# La Spaziale Vivaldi, steam, microfoam, 0.09 tip



## Nod (Sep 7, 2013)

hi

i was just posting in case anyone ever ends up in the situation i have been in. i got a second hand La Spaz and completely love it - revolutionised my espresso making (upgrade from a Rancilio Silvia). The only issue was that the steam was too powerful. I am using a small Mota jug and normally only make enough milk for my wife and me. The La Spaz is so powerful it was very hard to control the milk and make decent micro foam.

To cut a long story short, i tried many things but then took a gamble and bought the 'famous' 0.09 mm 4 x hole steam wand tip from Chris Coffee in USA. i needed to ring them to arrange postage to the UK and they charged me $10 plus $15 for the tip. I must admit it arrived Saturday and is AMAZING&#8230; it really does make a massive difference and, even though i am not very experienced or skilled, i can now make very good micro foam and milk. It was definitely worth it.

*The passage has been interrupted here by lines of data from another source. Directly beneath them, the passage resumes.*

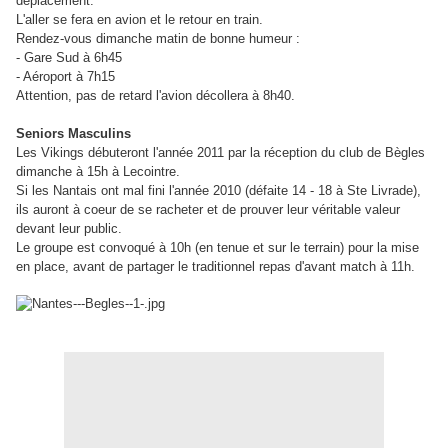
déplacement.
L'aller se fera en avion et le retour en train.
Rendez-vous dimanche matin de bonne humeur :
- Gare Sud à 6h45
- Aéroport à 7h15
Attention, pas de retard l'avion décollera à 8h40.
Seniors Masculins
Les Vikings débuteront l'année 2011 par la réception du club de Bègles
dimanche à 15h à Lecointre.
Si les Nantais ont mal fini l'année 2010 (défaite 14 - 18 à Ste Livrade),
ils auront à coeur de se racheter et de prouver leur véritable valeur
devant leur public.
Le groupe est convoqué à 10h (en tenue et sur le terrain) pour la mise
en place, avant de partager le traditionnel repas d'avant match à 11h.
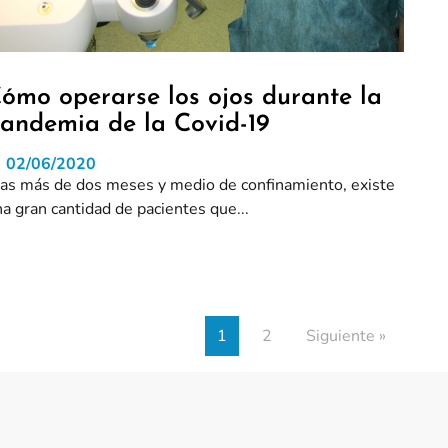
ómo operarse los ojos durante la
andemia de la Covid-19
02/06/2020
ras más de dos meses y medio de confinamiento, existe
a gran cantidad de pacientes que...
1
2
Siguiente »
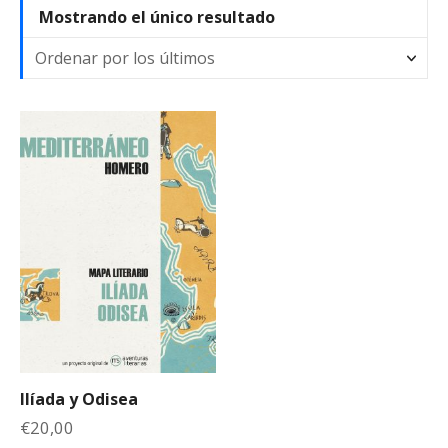
Mostrando el único resultado
Ilíada y Odisea
€
20,00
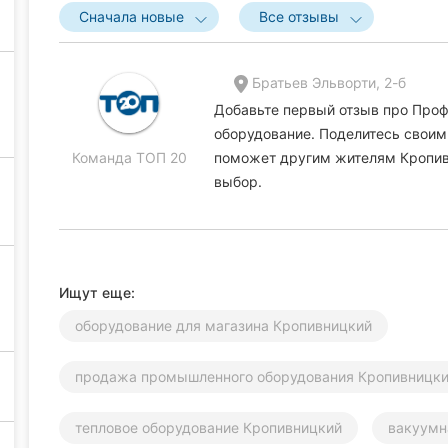
Сначала новые
Все отзывы
Братьев Эльворти, 2-б
Добавьте первый отзыв про Про
оборудование. Поделитесь своим 
Команда ТОП 20
поможет другим жителям Кропив
выбор.
Ищут еще:
оборудование для магазина Кропивницкий
продажа промышленного оборудования Кропивницк
тепловое оборудование Кропивницкий
вакуумн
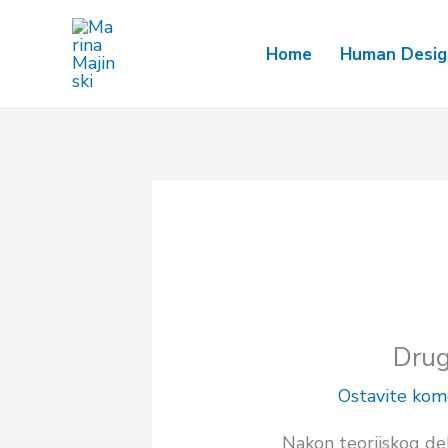
Pređi
na
Home
Human Design
sadržaj
Drug
Ostavite kom
Nakon teorijskog d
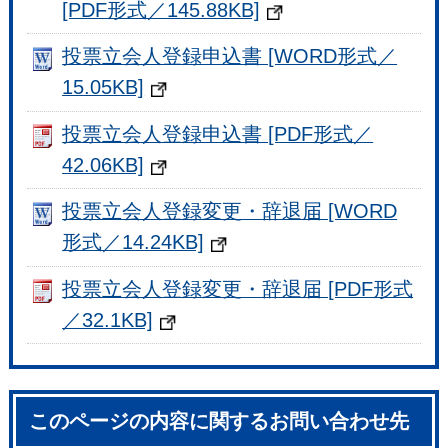
[PDF形式／145.88KB]
投票立会人登録申込書 [WORD形式／
15.05KB]
投票立会人登録申込書 [PDF形式／
42.06KB]
投票立会人登録変更・辞退届 [WORD
形式／14.24KB]
投票立会人登録変更・辞退届 [PDF形式
／32.1KB]
このページの内容に関するお問い合わせ先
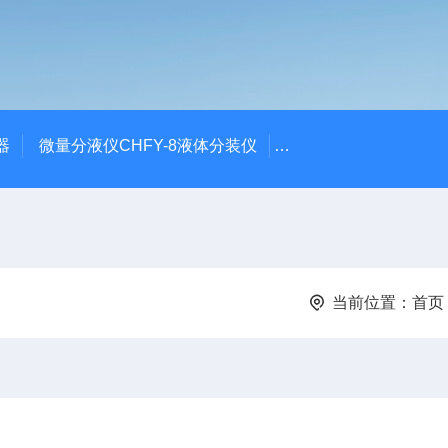
器
微量分液仪CHFY-8液体分装仪
全自动放射性水样蒸发浓
当前位置：
首页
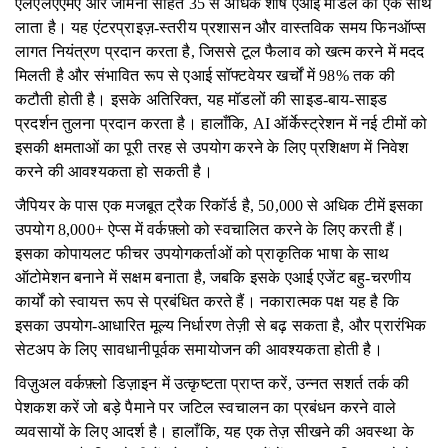
एलएलएएमए और जेमिनी सहित 35 से अधिक शीर्ष एआई मॉडल को एक साथ
लाता है। यह एंटरप्राइज़-स्तरीय प्रशासन और वास्तविक समय फिनऑप्स
लागत नियंत्रण प्रदान करता है, जिससे टूल फैलाव को खत्म करने में मदद
मिलती है और संभावित रूप से एआई सॉफ्टवेयर खर्चों में 98% तक की
कटौती होती है। इसके अतिरिक्त, यह मॉडलों की साइड-बाय-साइड
प्रदर्शन तुलना प्रदान करता है। हालाँकि, AI ऑर्केस्ट्रेशन में नई टीमों को
इसकी क्षमताओं का पूरी तरह से उपयोग करने के लिए प्रशिक्षण में निवेश
करने की आवश्यकता हो सकती है।
जैपियर के पास एक मजबूत ट्रैक रिकॉर्ड है, 50,000 से अधिक टीमें इसका
उपयोग 8,000+ ऐप्स में वर्कफ़्लो को स्वचालित करने के लिए करती हैं।
इसका कोपायलट फीचर उपयोगकर्ताओं को प्राकृतिक भाषा के साथ
ऑटोमेशन बनाने में सक्षम बनाता है, जबकि इसके एआई एजेंट बहु-चरणीय
कार्यों को स्वायत्त रूप से प्रबंधित करते हैं। नकारात्मक पक्ष यह है कि
इसका उपयोग-आधारित मूल्य निर्धारण तेज़ी से बढ़ सकता है, और प्रारंभिक
सेटअप के लिए सावधानीपूर्वक समायोजन की आवश्यकता होती है।
विज़ुअल वर्कफ़्लो डिज़ाइन में उत्कृष्टता प्राप्त करें, उन्नत सशर्त तर्क की
पेशकश करें जो बड़े पैमाने पर जटिल स्वचालन का प्रबंधन करने वाले
व्यवसायों के लिए आदर्श है। हालाँकि, यह एक तेज़ सीखने की अवस्था के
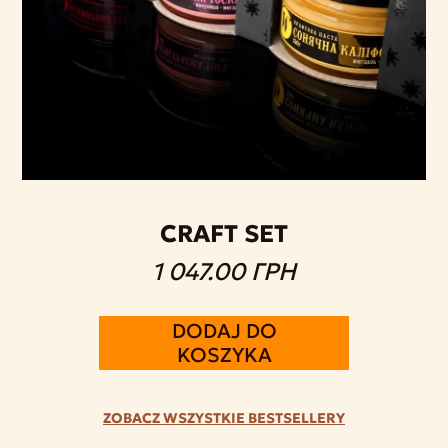
CRAFT SET
1 047.00 ГРН
DODAJ DO
KOSZYKA
ZOBACZ WSZYSTKIE BESTSELLERY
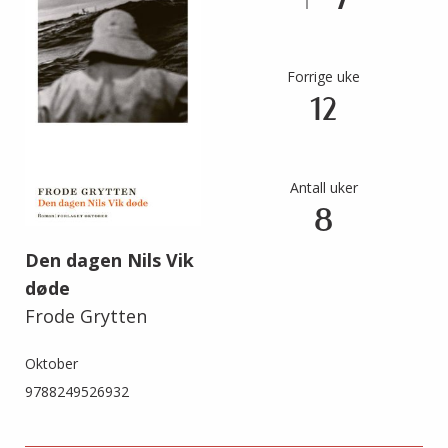
7
Forrige uke
12
Antall uker
8
Den dagen Nils Vik
døde
Frode Grytten
Oktober
9788249526932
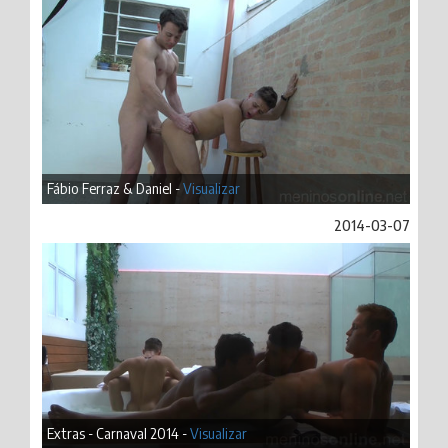
Fábio Ferraz & Daniel -
Visualizar
2014-03-07
Extras - Carnaval 2014 -
Visualizar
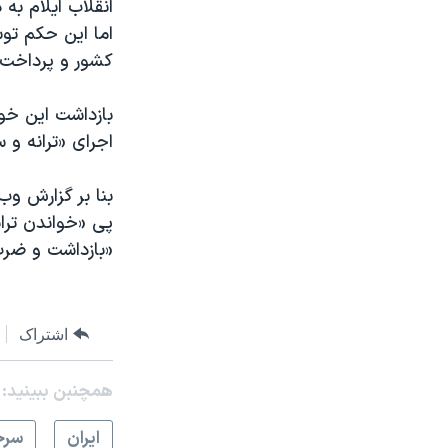
انقلاب ایلام به
کشور و پرداخت 
بازداشت این خوا
اجرای «ترانه و
بنا بر گزارش وب
پی «خواندن تران
«بازداشت و ضرب
اشتراک
همچنبن ببینید:
ايران
سرخ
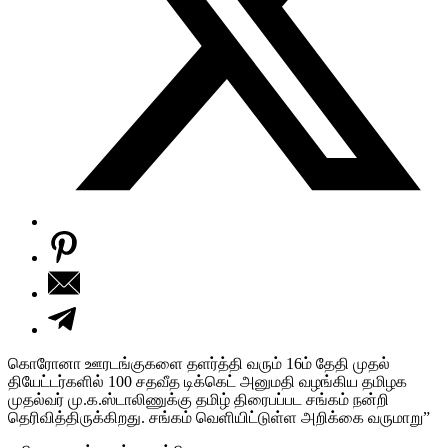
கொரோனா ஊரடங்குகளை தளர்த்தி வரும் 16ம் தேதி முதல்
தியேட்டர்களில் 100 சதவீத டிக்கெட் அனுமதி வழங்கிய தமிழக
முதல்வர் மு.க.ஸ்டாலிணுக்கு தமிழ் திரைபப்பட சங்கம் நன்றி
தெரிவித்திருக்கிறது. சங்கம் வெளியிட்டுள்ள அறிக்கை வருமாறு”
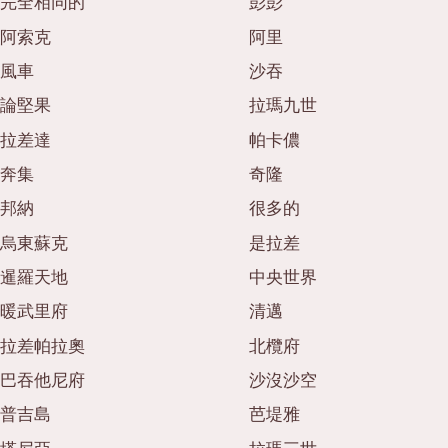
完全相同的
彭彭
阿索克
阿里
風車
沙吞
論堅果
拉瑪九世
拉差達
帕卡儂
奔集
奇隆
邦納
很多的
烏東蘇克
是拉差
暹羅天地
中央世界
暖武里府
清邁
拉差帕拉奧
北欖府
巴吞他尼府
沙沒沙空
普吉島
芭堤雅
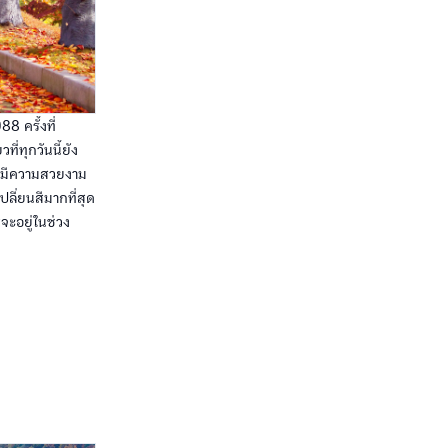
8 ครั้งที่
ี่ทุกวันนี้ยัง
ว่ามีความสวยงาม
ลี่ยนสีมากที่สุด
ะอยู่ในช่วง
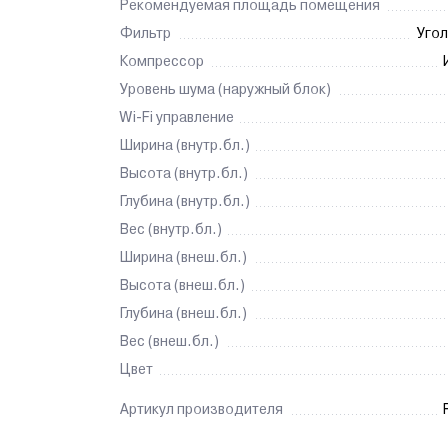
Рекомендуемая площадь помещения
Фильтр
Уго
Компрессор
Уровень шума (наружный блок)
Wi-Fi управление
Ширина (внутр.бл.)
Высота (внутр.бл.)
Глубина (внутр.бл.)
Вес (внутр.бл.)
Ширина (внеш.бл.)
Высота (внеш.бл.)
Глубина (внеш.бл.)
Вес (внеш.бл.)
Цвет
Артикул производителя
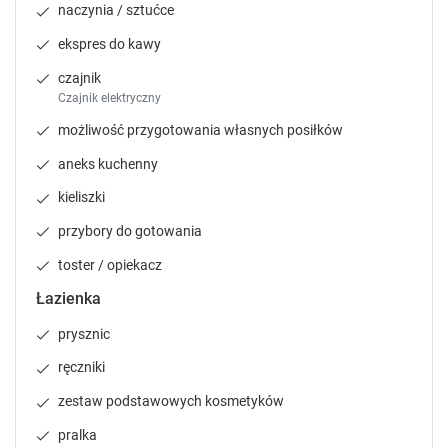
naczynia / sztućce
.
.
P
P
ekspres do kawy
r
r
e
e
czajnik
s
s
Czajnik elektryczny
s
s
możliwość przygotowania własnych posiłków
t
t
h
h
aneks kuchenny
e
e
kieliszki
q
q
u
u
przybory do gotowania
e
e
toster / opiekacz
s
s
t
t
Łazienka
i
i
o
o
prysznic
n
n
ręczniki
m
m
a
a
zestaw podstawowych kosmetyków
r
r
k
k
pralka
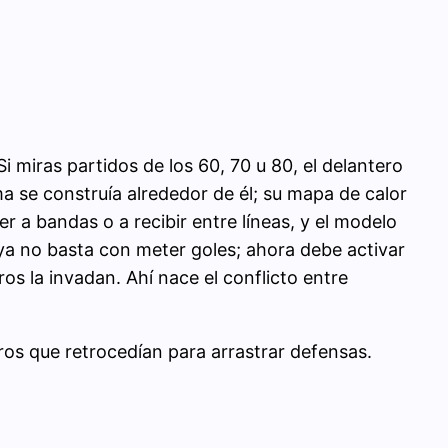
i miras partidos de los 60, 70 u 80, el delantero
ma se construía alrededor de él; su mapa de calor
 a bandas o a recibir entre líneas, y el modelo
 ya no basta con meter goles; ahora debe activar
os la invadan. Ahí nace el conflicto entre
ros que retrocedían para arrastrar defensas.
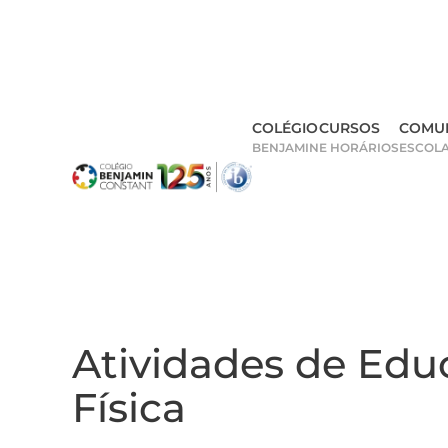
Skip
to
main
COLÉGIO
CURSOS
COMU
content
BENJAMIN
E HORÁRIOS
ESCOL
Atividades de Edu
Física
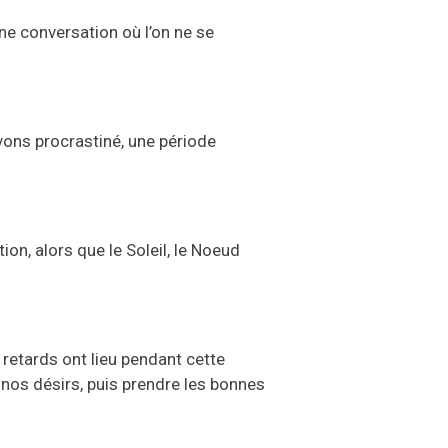
une conversation où l’on ne se
avons procrastiné, une période
tion, alors que le Soleil, le Noeud
retards ont lieu pendant cette
 nos désirs, puis prendre les bonnes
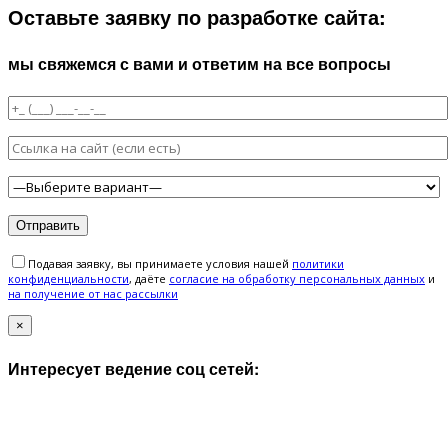
Оставьте заявку по разработке сайта:
мы свяжемся с вами и ответим на все вопросы
Подавая заявку, вы принимаете условия нашей
политики
конфиденциальности
, даёте
cогласие на обработку персональных данных
и
на получение от нас рассылки
×
Интересует ведение соц сетей:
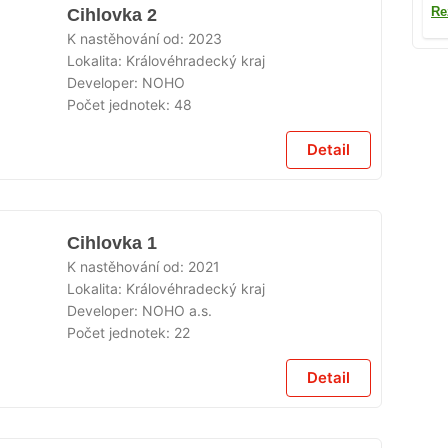
Re
Cihlovka 2
K nastěhování od:
2023
Lokalita:
Královéhradecký kraj
Developer:
NOHO
Počet jednotek:
48
Detail
Cihlovka 1
K nastěhování od:
2021
Lokalita:
Královéhradecký kraj
Developer:
NOHO a.s.
Počet jednotek:
22
Detail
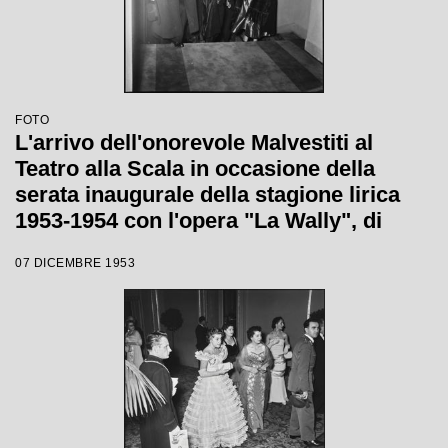
FOTO
L'arrivo dell'onorevole Malvestiti al
Teatro alla Scala in occasione della
serata inaugurale della stagione lirica
1953-1954 con l'opera "La Wally", di
Alfredo Catalani, diretta da Carlo Maria
07 DICEMBRE 1953
Giulini, con la regia di Tatiana Pavlova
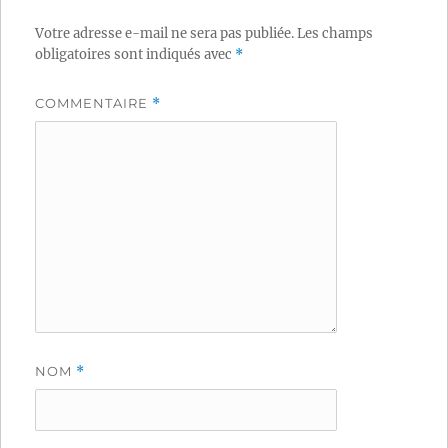
Votre adresse e-mail ne sera pas publiée.
Les champs
obligatoires sont indiqués avec
*
COMMENTAIRE
*
NOM
*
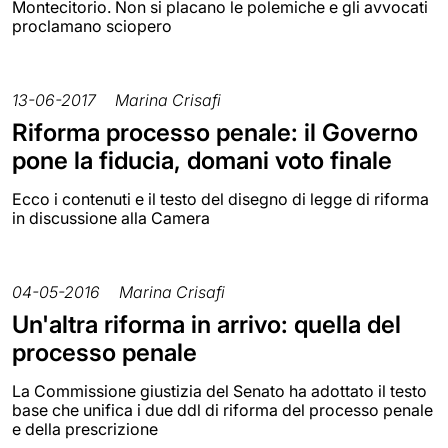
Montecitorio. Non si placano le polemiche e gli avvocati
proclamano sciopero
13-06-2017
Marina Crisafi
Riforma processo penale: il Governo
pone la fiducia, domani voto finale
Ecco i contenuti e il testo del disegno di legge di riforma
in discussione alla Camera
04-05-2016
Marina Crisafi
Un'altra riforma in arrivo: quella del
processo penale
La Commissione giustizia del Senato ha adottato il testo
base che unifica i due ddl di riforma del processo penale
e della prescrizione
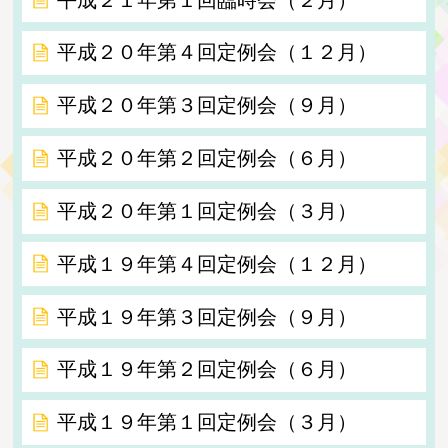
平成２０年第４回定例会（１２月）
平成２０年第３回定例会（９月）
平成２０年第２回定例会（６月）
平成２０年第１回定例会（３月）
平成１９年第４回定例会（１２月）
平成１９年第３回定例会（９月）
平成１９年第２回定例会（６月）
平成１９年第１回定例会（３月）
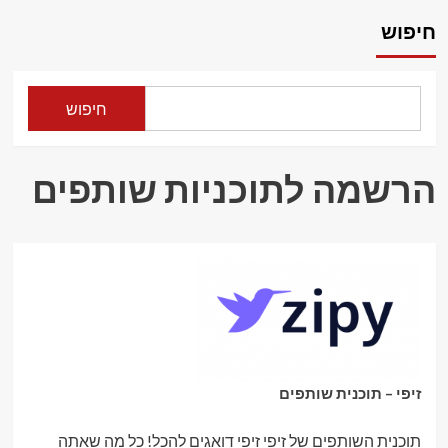
about
Rentalcars
חיפוש
–
השכרת
רכב
מסביב
חיפוש
לעולם
הרשמה לתוכניות שותפים
זיפי – תוכנית שותפים
תוכנית השותפים של זיפי זיפי דואגים להכל! כל מה שאתה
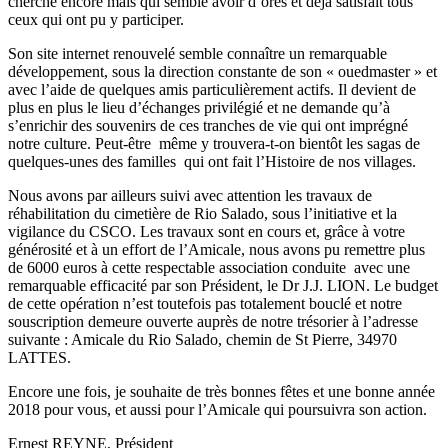
cherche encore mais qui semble avoir d’ores et déjà satisfait tous
ceux qui ont pu y participer.
Son site internet renouvelé semble connaître un remarquable
développement, sous la direction constante de son « ouedmaster » et
avec l’aide de quelques amis particulièrement actifs. Il devient de
plus en plus le lieu d’échanges privilégié et ne demande qu’à
s’enrichir des souvenirs de ces tranches de vie qui ont imprégné
notre culture. Peut-être même y trouvera-t-on bientôt les sagas de
quelques-unes des familles qui ont fait l’Histoire de nos villages.
Nous avons par ailleurs suivi avec attention les travaux de
réhabilitation du cimetière de Rio Salado, sous l’initiative et la
vigilance du CSCO. Les travaux sont en cours et, grâce à votre
générosité et à un effort de l’Amicale, nous avons pu remettre plus
de 6000 euros à cette respectable association conduite avec une
remarquable efficacité par son Président, le Dr J.J. LION. Le budget
de cette opération n’est toutefois pas totalement bouclé et notre
souscription demeure ouverte auprès de notre trésorier à l’adresse
suivante : Amicale du Rio Salado, chemin de St Pierre, 34970
LATTES.
Encore une fois, je souhaite de très bonnes fêtes et une bonne année
2018 pour vous, et aussi pour l’Amicale qui poursuivra son action.
Ernest REYNE, Président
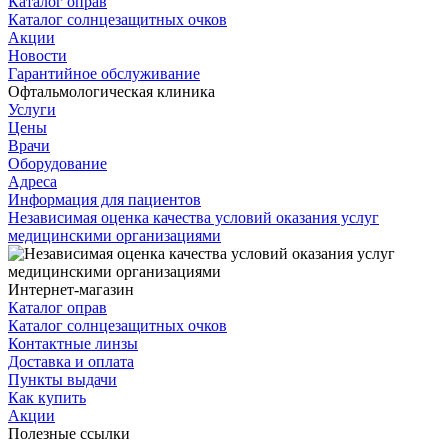
Каталог оправ
Каталог солнцезащитных очков
Акции
Новости
Гарантийное обслуживание
Офтальмологическая клиника
Услуги
Цены
Врачи
Оборудование
Адреса
Информация для пациентов
Независимая оценка качества условий оказания услуг
медицинскими организациями
Интернет-магазин
Каталог оправ
Каталог солнцезащитных очков
Контактные линзы
Доставка и оплата
Пункты выдачи
Как купить
Акции
Полезные ссылки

Hope this help someone at some stage

Cheers


----------



## PIP (Dec 30, 2010)

Hi. Still recommend this tip over the stock 3 hole?


----------



## ronsil (Mar 8, 2012)

Nothing beats the 0.09 tip for up to 320ml jugs on the Vivaldi.


----------



## hotmetal (Oct 31, 2013)

0.9mm surely? 0.09mm would be unfeasibly microscopic.


----------



## mremanxx (Dec 30, 2014)

Thanks, might look into this for the Isomac, assuming postage to the UK would be $10 for more than one I would be happy if I went ahead to get them then pass them onwards.


----------



## ronsil (Mar 8, 2012)

hotmetal said:


> 0.9mm surely? 0.09mm would be unfeasibly microscopic.


Absolutely correct those '0's creep in unexpectedly when typing.


----------